# Graph analysis - googleinterns/data-dependency-graph-analysis GitHub Wiki

## Introduction

Two modules analyse a graph stored as an graphml format.

Graph is read using networkx, and features are extracted into Pandas dataframes. Visualisations are created, using dataframes with Altair - Python library for visualisations based on Vega & Vega-lite. The chart is converted to json and rendered in a Flask app.

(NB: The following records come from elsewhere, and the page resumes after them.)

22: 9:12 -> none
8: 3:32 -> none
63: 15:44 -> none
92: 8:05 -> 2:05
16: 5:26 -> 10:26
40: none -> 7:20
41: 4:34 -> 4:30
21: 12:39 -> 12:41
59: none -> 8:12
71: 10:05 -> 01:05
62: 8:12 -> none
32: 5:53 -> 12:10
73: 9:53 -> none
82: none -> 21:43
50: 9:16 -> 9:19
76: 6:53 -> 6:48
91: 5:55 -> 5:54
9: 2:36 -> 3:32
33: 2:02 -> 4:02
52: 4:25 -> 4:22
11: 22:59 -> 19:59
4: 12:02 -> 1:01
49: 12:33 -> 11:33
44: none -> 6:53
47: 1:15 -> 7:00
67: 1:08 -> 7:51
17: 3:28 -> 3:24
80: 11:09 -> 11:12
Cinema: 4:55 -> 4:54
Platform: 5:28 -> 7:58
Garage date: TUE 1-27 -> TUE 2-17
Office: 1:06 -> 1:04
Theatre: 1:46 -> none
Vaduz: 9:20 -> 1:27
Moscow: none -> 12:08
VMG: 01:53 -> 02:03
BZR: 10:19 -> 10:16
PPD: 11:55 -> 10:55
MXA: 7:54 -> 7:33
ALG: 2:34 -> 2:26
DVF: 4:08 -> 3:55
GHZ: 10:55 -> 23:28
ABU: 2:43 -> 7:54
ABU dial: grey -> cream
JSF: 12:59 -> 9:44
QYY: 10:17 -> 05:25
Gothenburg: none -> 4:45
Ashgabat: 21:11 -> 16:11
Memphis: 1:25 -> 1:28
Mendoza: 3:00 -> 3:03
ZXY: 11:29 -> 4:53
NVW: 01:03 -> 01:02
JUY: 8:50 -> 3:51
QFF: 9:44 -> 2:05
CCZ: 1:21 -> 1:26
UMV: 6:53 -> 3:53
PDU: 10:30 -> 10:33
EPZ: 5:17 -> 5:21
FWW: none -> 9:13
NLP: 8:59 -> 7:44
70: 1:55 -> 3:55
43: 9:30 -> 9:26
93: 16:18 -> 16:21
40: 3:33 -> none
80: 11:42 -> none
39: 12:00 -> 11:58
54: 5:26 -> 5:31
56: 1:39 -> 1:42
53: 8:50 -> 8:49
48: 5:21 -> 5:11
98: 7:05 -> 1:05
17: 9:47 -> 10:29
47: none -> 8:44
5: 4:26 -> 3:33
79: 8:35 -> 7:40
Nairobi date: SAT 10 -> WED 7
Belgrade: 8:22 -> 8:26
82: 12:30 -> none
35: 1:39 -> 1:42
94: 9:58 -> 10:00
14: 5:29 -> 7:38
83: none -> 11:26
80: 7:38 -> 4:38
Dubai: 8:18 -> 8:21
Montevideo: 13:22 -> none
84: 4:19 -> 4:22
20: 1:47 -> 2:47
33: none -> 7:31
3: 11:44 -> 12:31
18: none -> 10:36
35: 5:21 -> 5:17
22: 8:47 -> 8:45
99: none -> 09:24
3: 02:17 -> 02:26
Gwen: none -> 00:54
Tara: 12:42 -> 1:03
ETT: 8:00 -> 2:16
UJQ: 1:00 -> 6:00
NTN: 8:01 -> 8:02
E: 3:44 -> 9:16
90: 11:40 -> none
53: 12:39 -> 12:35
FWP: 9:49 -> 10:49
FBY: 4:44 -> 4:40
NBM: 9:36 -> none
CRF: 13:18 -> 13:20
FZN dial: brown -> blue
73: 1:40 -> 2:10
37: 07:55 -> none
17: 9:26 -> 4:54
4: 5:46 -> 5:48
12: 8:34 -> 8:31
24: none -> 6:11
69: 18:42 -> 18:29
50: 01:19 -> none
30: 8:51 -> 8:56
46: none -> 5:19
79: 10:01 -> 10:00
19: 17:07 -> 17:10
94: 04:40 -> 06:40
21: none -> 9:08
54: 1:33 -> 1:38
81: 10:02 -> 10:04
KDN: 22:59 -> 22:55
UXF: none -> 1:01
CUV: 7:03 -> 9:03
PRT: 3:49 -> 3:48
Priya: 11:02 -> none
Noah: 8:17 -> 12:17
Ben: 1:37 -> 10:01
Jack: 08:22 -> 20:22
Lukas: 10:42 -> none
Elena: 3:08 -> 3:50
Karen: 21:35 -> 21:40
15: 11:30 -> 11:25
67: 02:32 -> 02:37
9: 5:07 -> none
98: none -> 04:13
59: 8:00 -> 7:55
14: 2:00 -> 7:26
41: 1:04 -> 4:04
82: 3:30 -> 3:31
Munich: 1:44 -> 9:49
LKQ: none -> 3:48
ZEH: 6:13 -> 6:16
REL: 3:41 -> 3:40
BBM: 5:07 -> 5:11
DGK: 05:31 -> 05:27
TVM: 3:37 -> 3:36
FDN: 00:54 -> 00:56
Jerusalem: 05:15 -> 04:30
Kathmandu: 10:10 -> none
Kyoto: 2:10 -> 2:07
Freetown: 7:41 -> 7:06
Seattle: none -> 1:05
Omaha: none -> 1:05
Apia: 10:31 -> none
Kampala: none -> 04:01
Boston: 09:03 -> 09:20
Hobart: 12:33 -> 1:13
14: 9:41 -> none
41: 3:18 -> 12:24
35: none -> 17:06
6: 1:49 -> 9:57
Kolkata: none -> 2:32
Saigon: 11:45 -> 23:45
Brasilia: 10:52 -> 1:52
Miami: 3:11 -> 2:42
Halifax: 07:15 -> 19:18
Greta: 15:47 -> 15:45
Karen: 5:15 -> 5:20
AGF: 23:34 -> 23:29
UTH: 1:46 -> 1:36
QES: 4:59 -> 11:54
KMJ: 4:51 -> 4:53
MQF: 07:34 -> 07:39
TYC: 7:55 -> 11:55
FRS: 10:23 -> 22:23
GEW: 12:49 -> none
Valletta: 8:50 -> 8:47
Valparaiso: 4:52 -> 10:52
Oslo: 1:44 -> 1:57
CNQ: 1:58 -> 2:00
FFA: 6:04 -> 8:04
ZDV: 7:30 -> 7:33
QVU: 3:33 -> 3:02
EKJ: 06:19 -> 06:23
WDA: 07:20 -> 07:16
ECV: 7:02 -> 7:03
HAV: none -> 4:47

There are two separate apps, one for analysis of two connected datasets in a graph (A->B analysis), and another for graph structure understanding.

### A->B analysis

In this module we take two datasets - upstream and downstream, and analyse paths between them.

**Usage**

```
python3 graph_analysis/a_b_app.py \
--dataset_A 1069 \
--dataset_B 8770 \
--graph_path "graph_1_10.graphml"
```

Parameters:

- dataset_A - id of an upstream dataset
- dataset_B - id of a downstream dataset
- graph_path - path to a graph in graphml format

**Paths between two nodes**

Between two datasets we find all possible paths of datasets and systems, and take top n shortest paths to visualise.

**SLO**

For the shortest path we look for slo of each dataset processing time and visualise the slo for the whole path.

**Data integrity**

To understand data integrity metrics for the shortest path we create graphs to understand reconstruction, regeneration and backup restoration times.

### Graph structure analysis

In this module we look into graph structure, more specifically cycles in a graph, and nodes input and outputs.

**Usage**

```
python3 graph_analysis/graph_app.py \
--graph_path "graph_1_10.graphml"
```

Parameters:

- graph_path - path to a graph in graphml format

**Cycles**

Here we get all the cycles in a graph, count them, save to a file. We also visualise count of unique nodes of a type in cycles.

**Nodes input / output**

We count different elements in groups, and visualise density. You can observe that most collections have up to 5 elements.